Switch
How to change things, when change is hard
Chip Heath & Dan Heath, 2010
Why Reading
This book is a brilliant recipe for change management. The approach is that you need to address change from three angles. These being derived from a beautiful metaphor; the elephant, the driver and the path. You need to direct the driver (peoples rational mind), motivate the elephant (peoples emotional mind) and shape the path. Doing it using all your creativity and patience. The book is full of supporting research stories, that makes it a really interesting read. The Switch framework as it is called can be used on team and organisational level as well as for individuals and whole societies.
Reading tips
- Part 1, Direct the driver, is how you can enable a change journey to start, not letting the driver spin the wheels getting nowhere. “Follow the bright spots”, “Script the critical moves” and “Point to the destination” are three techniques to get the driver going. The driver part of us tend to be overly analytical and needs clarity and simplicity to get started.

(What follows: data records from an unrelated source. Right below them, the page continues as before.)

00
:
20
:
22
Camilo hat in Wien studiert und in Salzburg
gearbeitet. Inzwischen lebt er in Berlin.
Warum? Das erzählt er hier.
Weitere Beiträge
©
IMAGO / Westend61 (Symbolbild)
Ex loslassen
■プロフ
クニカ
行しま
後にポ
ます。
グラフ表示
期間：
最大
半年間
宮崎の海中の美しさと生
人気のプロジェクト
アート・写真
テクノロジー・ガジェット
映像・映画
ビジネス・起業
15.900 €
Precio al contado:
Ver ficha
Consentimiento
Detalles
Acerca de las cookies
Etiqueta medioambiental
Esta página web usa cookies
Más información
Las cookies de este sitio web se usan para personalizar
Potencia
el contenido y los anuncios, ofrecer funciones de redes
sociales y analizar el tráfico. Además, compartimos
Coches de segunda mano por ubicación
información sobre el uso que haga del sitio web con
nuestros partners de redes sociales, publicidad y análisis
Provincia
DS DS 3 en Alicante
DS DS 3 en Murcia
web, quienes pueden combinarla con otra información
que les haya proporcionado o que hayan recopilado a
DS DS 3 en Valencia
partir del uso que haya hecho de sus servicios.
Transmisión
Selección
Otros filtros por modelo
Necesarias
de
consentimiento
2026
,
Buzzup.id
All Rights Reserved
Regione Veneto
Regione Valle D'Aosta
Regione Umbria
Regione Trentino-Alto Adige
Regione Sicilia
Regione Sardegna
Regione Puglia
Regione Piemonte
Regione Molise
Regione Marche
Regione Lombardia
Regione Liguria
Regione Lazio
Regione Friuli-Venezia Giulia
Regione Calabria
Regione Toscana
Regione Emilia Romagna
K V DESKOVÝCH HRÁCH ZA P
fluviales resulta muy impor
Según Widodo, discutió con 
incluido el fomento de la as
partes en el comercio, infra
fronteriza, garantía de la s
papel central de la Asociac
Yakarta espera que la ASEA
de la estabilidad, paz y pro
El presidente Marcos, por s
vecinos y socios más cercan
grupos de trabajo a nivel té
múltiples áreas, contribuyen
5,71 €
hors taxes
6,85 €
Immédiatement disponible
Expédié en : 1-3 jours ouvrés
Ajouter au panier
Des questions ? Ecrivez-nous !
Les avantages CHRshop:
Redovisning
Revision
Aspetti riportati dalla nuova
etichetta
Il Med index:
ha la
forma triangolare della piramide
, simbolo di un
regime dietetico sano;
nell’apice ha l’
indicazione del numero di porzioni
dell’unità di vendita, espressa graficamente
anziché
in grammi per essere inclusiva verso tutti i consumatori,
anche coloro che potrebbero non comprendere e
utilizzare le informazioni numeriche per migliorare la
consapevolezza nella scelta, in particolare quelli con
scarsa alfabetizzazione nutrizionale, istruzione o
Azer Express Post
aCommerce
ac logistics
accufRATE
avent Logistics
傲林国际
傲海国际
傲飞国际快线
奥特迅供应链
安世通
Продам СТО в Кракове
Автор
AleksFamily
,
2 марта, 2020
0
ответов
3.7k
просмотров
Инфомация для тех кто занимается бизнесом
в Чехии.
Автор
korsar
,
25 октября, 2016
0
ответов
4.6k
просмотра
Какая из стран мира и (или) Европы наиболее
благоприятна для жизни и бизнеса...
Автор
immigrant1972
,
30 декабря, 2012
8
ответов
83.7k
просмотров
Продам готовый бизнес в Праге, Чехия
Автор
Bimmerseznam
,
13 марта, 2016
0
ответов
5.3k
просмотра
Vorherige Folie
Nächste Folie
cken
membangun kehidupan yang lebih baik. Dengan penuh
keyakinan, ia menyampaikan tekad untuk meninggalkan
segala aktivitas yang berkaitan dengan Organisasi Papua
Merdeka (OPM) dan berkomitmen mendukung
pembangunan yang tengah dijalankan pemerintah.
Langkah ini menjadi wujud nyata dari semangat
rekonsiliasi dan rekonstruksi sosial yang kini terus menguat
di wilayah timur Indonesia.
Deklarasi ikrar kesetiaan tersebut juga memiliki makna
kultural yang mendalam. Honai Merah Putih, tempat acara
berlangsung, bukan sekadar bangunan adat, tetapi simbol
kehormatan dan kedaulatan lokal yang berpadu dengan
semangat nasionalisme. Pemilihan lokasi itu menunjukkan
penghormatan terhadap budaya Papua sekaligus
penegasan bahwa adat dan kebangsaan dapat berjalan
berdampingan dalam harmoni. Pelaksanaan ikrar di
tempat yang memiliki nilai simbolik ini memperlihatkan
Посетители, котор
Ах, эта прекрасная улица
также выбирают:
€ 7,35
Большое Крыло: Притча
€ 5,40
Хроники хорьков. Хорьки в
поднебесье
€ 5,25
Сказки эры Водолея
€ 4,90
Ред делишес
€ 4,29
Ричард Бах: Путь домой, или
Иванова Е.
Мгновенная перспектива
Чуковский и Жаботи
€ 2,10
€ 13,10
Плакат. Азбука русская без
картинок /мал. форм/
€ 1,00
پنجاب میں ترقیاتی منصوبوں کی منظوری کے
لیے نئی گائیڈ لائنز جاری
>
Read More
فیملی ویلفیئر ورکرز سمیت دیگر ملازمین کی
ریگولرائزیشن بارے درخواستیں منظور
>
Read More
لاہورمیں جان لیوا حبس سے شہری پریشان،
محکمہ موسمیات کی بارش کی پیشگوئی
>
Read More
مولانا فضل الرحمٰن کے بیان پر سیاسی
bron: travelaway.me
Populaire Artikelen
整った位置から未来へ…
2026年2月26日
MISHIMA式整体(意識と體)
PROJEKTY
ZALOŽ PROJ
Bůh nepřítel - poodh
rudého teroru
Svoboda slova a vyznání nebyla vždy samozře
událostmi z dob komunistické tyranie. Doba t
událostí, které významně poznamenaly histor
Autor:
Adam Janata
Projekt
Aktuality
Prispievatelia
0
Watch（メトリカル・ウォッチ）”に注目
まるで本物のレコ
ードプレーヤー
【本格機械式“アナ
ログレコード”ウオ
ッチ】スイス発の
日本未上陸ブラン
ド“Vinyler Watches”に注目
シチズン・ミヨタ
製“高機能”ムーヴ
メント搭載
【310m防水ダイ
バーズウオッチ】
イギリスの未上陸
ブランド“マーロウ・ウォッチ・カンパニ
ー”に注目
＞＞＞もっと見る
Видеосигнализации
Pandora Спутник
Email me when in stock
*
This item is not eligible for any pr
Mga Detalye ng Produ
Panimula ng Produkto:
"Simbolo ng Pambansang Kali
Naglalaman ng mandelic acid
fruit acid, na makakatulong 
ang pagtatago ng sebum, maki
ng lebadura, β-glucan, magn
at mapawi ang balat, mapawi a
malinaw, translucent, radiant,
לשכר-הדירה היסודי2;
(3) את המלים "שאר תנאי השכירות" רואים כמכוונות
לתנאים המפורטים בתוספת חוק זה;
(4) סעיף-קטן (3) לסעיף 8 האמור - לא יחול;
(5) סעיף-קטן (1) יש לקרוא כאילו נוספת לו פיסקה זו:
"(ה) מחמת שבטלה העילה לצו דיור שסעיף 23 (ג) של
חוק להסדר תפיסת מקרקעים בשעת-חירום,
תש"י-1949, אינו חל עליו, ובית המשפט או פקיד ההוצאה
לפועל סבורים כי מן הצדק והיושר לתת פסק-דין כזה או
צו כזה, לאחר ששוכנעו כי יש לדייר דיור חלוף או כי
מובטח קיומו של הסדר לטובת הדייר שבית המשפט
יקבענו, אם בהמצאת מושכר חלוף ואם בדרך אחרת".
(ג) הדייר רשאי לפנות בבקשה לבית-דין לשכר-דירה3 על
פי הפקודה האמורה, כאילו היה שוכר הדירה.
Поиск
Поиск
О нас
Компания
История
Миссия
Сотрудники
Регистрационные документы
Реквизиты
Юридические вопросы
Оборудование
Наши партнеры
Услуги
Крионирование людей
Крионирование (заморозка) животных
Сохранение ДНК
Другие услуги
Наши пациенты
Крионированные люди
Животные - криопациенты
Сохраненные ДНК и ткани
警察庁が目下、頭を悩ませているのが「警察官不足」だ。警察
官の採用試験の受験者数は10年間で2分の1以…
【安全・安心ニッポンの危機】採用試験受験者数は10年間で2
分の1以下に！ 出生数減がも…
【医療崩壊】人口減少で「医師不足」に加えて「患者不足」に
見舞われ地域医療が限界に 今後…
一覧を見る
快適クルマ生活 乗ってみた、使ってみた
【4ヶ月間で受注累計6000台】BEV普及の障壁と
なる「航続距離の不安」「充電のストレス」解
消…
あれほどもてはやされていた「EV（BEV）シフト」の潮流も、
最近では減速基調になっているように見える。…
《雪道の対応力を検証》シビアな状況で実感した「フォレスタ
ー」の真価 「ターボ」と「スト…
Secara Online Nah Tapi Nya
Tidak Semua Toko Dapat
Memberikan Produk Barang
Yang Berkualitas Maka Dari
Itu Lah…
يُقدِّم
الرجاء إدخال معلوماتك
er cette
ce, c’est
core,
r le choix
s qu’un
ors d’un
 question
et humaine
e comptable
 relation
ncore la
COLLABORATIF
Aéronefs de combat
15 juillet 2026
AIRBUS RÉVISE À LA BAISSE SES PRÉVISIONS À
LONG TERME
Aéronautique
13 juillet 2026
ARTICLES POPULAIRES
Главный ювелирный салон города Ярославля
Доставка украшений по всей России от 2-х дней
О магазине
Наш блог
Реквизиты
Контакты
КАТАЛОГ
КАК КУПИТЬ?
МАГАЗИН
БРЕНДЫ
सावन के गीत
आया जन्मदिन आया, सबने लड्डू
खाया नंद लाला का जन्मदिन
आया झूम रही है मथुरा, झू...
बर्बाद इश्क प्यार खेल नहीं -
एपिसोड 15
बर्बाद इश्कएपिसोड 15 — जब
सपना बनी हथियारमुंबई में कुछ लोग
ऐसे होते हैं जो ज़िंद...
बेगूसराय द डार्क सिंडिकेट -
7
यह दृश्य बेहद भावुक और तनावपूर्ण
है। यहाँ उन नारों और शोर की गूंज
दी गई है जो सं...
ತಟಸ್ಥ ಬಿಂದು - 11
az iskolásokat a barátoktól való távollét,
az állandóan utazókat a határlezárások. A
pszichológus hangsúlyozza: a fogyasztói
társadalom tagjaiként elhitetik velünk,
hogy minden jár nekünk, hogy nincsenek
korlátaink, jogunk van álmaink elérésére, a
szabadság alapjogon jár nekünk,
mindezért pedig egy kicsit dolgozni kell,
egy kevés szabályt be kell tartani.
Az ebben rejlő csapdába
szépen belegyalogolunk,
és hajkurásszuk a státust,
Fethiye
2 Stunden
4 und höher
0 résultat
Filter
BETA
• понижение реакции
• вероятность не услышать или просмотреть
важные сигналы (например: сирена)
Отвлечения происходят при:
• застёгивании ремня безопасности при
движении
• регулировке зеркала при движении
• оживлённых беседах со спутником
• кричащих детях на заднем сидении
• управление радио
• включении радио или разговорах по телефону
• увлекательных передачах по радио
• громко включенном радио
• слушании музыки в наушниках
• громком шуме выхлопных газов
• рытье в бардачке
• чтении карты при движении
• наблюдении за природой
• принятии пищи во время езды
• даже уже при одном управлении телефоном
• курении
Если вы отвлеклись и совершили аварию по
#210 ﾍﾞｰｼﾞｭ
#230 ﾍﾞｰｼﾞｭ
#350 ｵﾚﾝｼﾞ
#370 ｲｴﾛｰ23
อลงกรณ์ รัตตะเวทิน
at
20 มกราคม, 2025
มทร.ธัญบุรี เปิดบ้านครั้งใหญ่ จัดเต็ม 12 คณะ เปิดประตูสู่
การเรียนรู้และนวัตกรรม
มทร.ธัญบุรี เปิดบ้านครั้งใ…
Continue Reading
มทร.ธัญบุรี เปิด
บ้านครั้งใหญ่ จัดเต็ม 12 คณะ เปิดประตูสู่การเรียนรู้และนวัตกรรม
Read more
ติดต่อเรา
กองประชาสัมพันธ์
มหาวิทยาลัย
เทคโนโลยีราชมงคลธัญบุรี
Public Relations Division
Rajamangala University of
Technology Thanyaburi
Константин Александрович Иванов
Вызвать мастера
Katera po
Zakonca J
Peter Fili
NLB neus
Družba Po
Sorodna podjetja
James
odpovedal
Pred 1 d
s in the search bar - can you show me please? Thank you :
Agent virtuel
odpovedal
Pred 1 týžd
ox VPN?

- Part 2, Motivate the elephant, is nicely describing a part often underestimated. It´s how to get our emotional mind fired up. Because without that it doesn´t matter how good the driver is. The change journey will still not start or go very slow. “Find the feeling”, “Shrink the change” and “Grow your people” are three techniques that can be used to get the elephant moving. The elephant part of us tend to be very short-sighted, so it takes continuous effort too keep the elephant on the desired path.
- Part 3, Shape the path, is about how to smoothen the way for the elephant to move towards the destination. “Tweak the environment”, “Build habits” and “Rally the heard” are three techniques to ease the way for the elephant.
- At the end there is a useful “overcoming obstacles” appendix, that can be of help using the Switch framework described in the book.